In 2016, researchers at the Egyptian Museum in Cairo, Milan Polytechnic and Pisa University announced a dagger, intricately decorated and encased within a golden sheath, had a blade made from iron from a meteorite. The team used a similar technique to examine the composition of the metal, matching it to a meteorite named Kharga, which was found in 2000 on the Maras Matruh plateau in Egypt, 150 miles west of Alexandria.
The dagger is considered to be one of the most outstanding items to have been retrieved from Tutankhamun's sarcophagus, the burial place of the pharaoh of the Eighteenth Dynasty of ancient Egypt in Luxor, due to the fine metalwork it showed. The handle has a finely embossed gold handle with a crystal pommel while the sheath was decorated with a floral motif, feather patterns and a jackal's head. The scientists deemed that the fallen meteorites were used in fashion objects back then.
Writing in the journal Meteoritics and Planetary Science, the researchers, led by Daniela Comelli, said: "Our study confirms that ancient Egyptians attributed great value to meteoritic iron for the production of precious objects."
Earlier this year, geologists also discovered two alien minerals unknown to Earth in a small 2.5-ounce 70-gram fragment of the fifteen thousand-kilogram fallen comet known as the El Ali meteorite in Somalia.
While sampling a slice, scientists stumbled upon an unknown mineral in the meteorite.
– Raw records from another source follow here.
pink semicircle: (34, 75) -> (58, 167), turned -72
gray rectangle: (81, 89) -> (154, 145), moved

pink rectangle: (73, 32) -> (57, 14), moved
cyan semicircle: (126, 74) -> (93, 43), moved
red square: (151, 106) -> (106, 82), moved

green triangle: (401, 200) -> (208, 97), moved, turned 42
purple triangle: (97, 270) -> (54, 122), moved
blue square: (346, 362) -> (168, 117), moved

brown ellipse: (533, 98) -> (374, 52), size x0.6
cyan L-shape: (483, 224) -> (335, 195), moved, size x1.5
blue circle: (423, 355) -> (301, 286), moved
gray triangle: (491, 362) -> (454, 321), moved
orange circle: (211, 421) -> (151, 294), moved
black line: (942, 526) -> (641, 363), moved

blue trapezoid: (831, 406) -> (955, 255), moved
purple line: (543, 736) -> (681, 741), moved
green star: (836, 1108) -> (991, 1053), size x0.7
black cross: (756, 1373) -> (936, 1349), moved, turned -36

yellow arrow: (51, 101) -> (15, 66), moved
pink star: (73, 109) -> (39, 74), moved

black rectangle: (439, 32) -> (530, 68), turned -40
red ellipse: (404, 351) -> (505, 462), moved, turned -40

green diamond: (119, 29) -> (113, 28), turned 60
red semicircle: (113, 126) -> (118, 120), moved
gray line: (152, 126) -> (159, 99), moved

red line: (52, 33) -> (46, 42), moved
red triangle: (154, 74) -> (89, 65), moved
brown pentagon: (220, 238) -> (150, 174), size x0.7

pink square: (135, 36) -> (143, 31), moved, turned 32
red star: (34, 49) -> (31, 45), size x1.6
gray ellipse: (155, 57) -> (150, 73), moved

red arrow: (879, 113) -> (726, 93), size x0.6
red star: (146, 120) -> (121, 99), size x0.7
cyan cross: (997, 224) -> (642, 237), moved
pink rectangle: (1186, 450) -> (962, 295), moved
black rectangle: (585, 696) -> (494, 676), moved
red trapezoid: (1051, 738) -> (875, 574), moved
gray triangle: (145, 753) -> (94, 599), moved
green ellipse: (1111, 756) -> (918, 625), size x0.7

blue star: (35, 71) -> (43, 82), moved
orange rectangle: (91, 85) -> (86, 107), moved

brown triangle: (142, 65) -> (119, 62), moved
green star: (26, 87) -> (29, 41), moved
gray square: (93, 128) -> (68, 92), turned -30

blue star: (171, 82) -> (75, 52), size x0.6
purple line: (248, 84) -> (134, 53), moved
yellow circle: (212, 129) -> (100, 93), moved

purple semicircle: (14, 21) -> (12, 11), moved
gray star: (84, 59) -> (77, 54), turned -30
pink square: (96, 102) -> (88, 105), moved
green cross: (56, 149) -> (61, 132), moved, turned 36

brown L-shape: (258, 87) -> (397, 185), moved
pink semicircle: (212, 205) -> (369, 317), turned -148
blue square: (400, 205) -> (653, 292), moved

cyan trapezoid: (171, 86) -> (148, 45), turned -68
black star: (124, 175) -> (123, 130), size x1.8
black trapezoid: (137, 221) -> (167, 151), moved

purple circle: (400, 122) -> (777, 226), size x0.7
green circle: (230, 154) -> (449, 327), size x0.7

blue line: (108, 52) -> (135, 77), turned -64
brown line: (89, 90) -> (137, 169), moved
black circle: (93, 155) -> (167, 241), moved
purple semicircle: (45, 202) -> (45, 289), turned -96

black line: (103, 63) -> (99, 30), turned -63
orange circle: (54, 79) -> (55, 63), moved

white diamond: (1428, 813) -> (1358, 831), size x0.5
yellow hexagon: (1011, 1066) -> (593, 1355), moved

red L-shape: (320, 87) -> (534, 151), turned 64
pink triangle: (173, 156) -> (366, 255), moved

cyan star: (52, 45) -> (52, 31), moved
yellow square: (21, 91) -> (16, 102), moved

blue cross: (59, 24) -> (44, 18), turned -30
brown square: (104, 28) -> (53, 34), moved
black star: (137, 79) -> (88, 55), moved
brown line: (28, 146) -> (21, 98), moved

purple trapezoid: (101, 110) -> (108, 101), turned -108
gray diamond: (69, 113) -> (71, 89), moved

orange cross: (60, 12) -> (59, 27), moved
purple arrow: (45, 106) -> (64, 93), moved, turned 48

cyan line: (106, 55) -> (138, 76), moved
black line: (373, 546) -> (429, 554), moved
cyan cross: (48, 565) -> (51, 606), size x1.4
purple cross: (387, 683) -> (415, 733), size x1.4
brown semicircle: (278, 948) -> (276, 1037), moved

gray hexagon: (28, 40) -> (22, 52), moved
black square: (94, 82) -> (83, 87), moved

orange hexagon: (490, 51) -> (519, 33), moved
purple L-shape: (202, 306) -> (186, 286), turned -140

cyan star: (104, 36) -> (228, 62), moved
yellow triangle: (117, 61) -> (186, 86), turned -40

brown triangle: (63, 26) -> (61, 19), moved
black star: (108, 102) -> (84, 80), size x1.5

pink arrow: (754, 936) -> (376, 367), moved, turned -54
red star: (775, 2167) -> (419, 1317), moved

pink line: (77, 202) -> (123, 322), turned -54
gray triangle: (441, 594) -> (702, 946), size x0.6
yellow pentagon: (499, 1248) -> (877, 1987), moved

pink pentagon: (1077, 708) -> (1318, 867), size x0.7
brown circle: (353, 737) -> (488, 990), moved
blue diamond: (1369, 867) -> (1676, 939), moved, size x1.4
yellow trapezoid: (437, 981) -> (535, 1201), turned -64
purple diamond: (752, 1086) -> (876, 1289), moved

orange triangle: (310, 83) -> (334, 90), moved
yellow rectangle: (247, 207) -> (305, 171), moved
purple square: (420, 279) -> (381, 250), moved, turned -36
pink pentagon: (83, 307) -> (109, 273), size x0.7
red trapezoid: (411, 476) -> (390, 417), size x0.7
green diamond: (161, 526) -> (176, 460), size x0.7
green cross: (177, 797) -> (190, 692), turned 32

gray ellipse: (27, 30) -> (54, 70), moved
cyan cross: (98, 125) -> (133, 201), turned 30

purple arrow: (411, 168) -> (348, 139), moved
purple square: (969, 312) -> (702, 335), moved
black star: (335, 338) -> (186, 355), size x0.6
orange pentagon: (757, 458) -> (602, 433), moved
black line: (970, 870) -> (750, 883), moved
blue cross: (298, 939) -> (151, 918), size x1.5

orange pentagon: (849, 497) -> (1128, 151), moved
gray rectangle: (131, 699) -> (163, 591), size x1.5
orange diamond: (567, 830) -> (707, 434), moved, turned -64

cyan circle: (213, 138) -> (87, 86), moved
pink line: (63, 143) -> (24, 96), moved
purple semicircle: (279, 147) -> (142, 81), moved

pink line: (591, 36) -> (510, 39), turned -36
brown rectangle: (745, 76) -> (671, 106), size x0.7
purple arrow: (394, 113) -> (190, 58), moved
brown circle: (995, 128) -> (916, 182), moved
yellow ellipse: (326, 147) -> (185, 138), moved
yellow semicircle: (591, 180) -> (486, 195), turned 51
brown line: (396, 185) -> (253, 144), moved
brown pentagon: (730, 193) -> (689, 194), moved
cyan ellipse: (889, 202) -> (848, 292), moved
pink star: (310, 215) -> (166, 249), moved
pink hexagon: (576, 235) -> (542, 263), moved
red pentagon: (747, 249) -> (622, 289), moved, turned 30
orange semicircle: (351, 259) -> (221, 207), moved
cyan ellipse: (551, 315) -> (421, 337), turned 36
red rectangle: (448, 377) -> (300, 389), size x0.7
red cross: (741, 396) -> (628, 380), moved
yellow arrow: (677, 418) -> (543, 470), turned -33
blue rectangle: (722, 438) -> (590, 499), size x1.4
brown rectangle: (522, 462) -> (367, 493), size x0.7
Only after analyzing the segment in a lab did they realize they had discovered something completely new. Researchers believe that this might help them understand more about asteroids and how they form as well as the possibility of locating more.
Chris Herd, curator and professor in the Department of Earth & Atmospheric Sciences at the University of Alberta, named one of the alien deposits 'elaliite' after the meteorite. The other he termed 'elkinstantonite' after Professor Lindy Elkins-Tanto, the vice president of the Interplanetary Initiative at Arizona State University. Elkins-Tanton is also the chief investigator of what they call the "Psyche" mission, part of the NASA operation to reach Asteroid Psyche 16 last year.
"Whenever you find a new mineral, it means that the actual geological conditions, the chemistry of the rock, was different than what's been found before. That's what makes this exciting: In this particular meteorite you have two officially described minerals that are new to science," Herd said.